WORK REQUIRED: Lines from the one containing "By Lider Empresarial USA" through the last line of the records below need to be repeated exactly; nothing else, and no pictures.

RECORDS SUPPLIED:
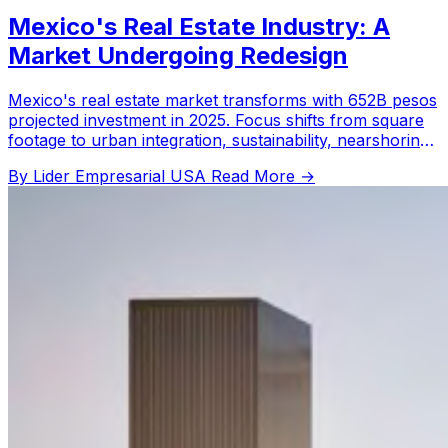
Mexico's Real Estate Industry: A
Market Undergoing Redesign
Mexico's real estate market transforms with 652B pesos
projected investment in 2025. Focus shifts from square
footage to urban integration, sustainability, nearshoring,
and multifamily projects.
By Lider Empresarial USA
Read More →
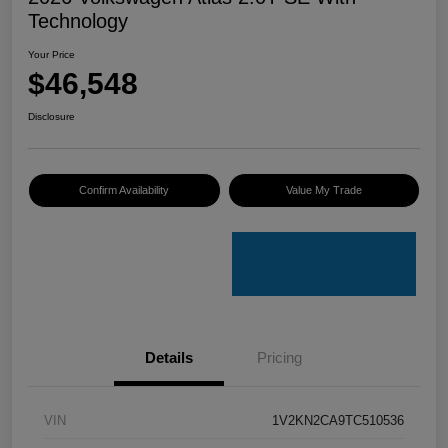
Technology
Your Price
$46,548
Disclosure
Confirm Availability
Value My Trade
Details
Pricing
VIN
1V2KN2CA9TC510536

SOLUTION:
By Lider Empresarial USA
Read More →
Technology
Your Price
$46,548
Disclosure
Confirm Availability
Value My Trade
Details
Pricing
VIN
1V2KN2CA9TC510536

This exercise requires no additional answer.